At last, a realistic figure…
Finally, we’re seeing bandwidth numbers that reflect actual, real-world performance rather than theoretical maximums or laboratory conditions. These figures represent what you can genuinely expect to experience during typical flight operations.
Check all the parameters…
It’s crucial to examine the complete context of these measurements—including factors such as:
- Aircraft altitude and speed
- Number of concurrent users on the connection
- Geographic location and satellite coverage density
- Weather conditions and atmospheric interference
- Time of day and network congestion patterns
- The specific Starlink Aviation hardware configuration being used
These are not those as commonly quoted by marketing…

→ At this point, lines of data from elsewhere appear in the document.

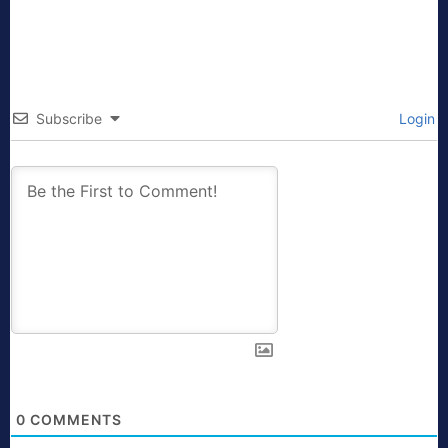
Subscribe
Login
0
COMMENTS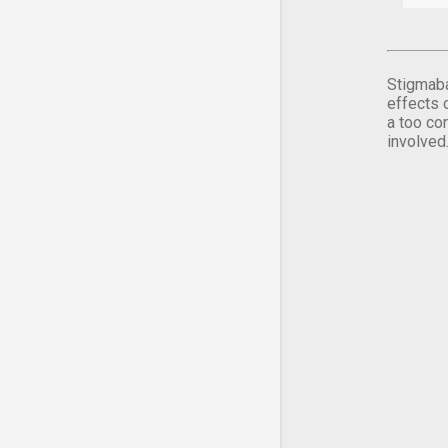
Stigmaba
effects 
a too co
involved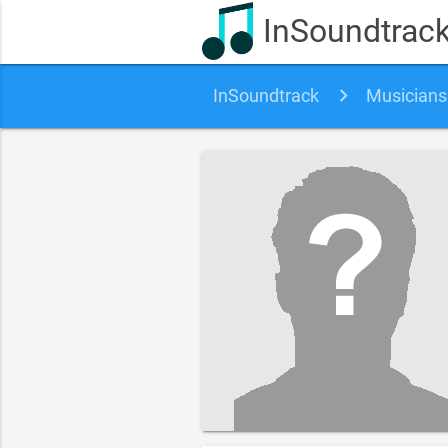
InSoundtrac
InSoundtrack
Musicians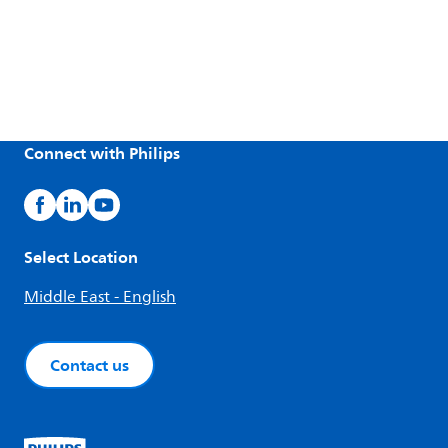
Connect with Philips
Select Location
Middle East - English
Contact us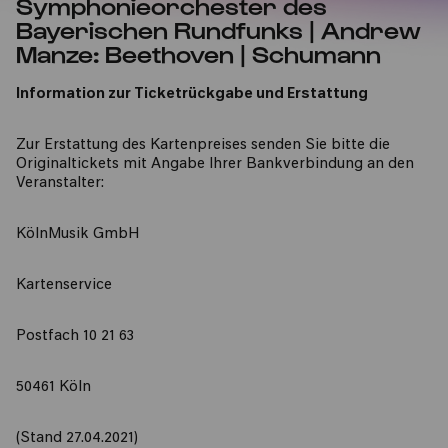
Symphonieorchester des
Bayerischen Rundfunks | Andrew
Manze: Beethoven | Schumann
Information zur Ticketrückgabe und Erstattung
Zur Erstattung des Kartenpreises senden Sie bitte die
Originaltickets mit Angabe Ihrer Bankverbindung an den
Veranstalter:
KölnMusik GmbH
Kartenservice
Postfach 10 21 63
50461 Köln
(Stand 27.04.2021)​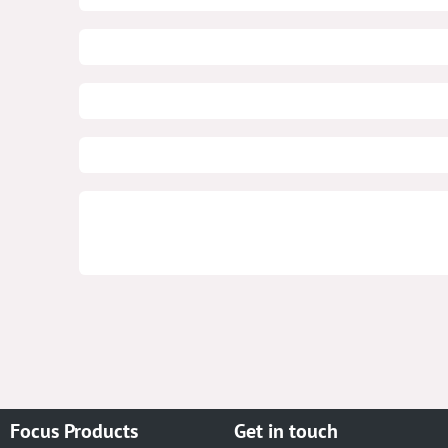
Focus Products
Get in touch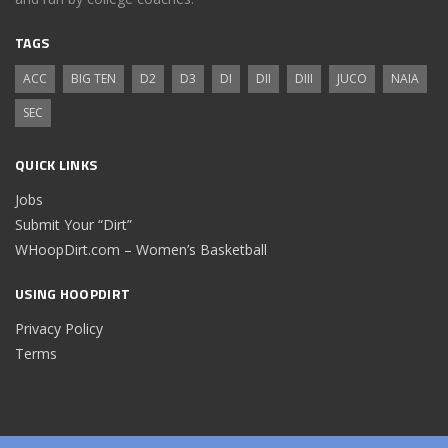
TAGS
ACC
BIG TEN
D2
D3
DI
DII
DIII
JUCO
NAIA
SEC
QUICK LINKS
Jobs
Submit Your “Dirt”
WHoopDirt.com – Women’s Basketball
USING HOOPDIRT
Privacy Policy
Terms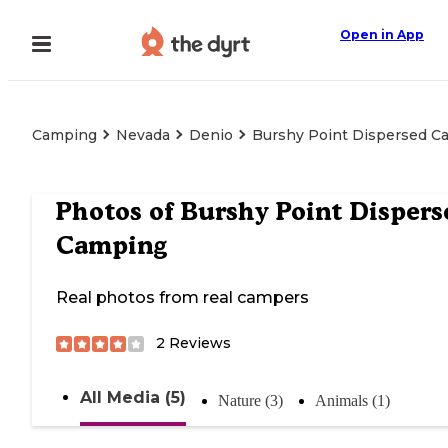
Open in App
Camping
Nevada
Denio
Burshy Point Dispersed C
Photos of
Burshy Point Dispers
Camping
Real photos from real campers
2
Reviews
All Media (5)
Nature (3)
Animals (1)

Unlike the glossy promotional materials that tout peak speeds of 220+ Mbps or highlight best-case scenarios under ideal conditions, these numbers tell a different story. Marketing figures typically showcase:
- Maximum theoretical throughput
- Speeds achieved during optimal satellite passes
- Performance with single-user testing
- Controlled testing environments on the ground
But a loaded, contended, best effort service
What we’re actually dealing with is:
- Loaded: The connection is actively being used by multiple passengers simultaneously, with various devices streaming, browsing, and downloading
- Contended: Bandwidth is shared among all users on the aircraft, and potentially competing with other aircraft and ground users in the same coverage cell
- Best effort: There are no guaranteed minimum speeds—Starlink Aviation operates on a shared-capacity model where performance varies based on demand and available satellite resources
In essence: these are the speeds you should plan around for operational purposes, not the impressive figures that look good in presentations.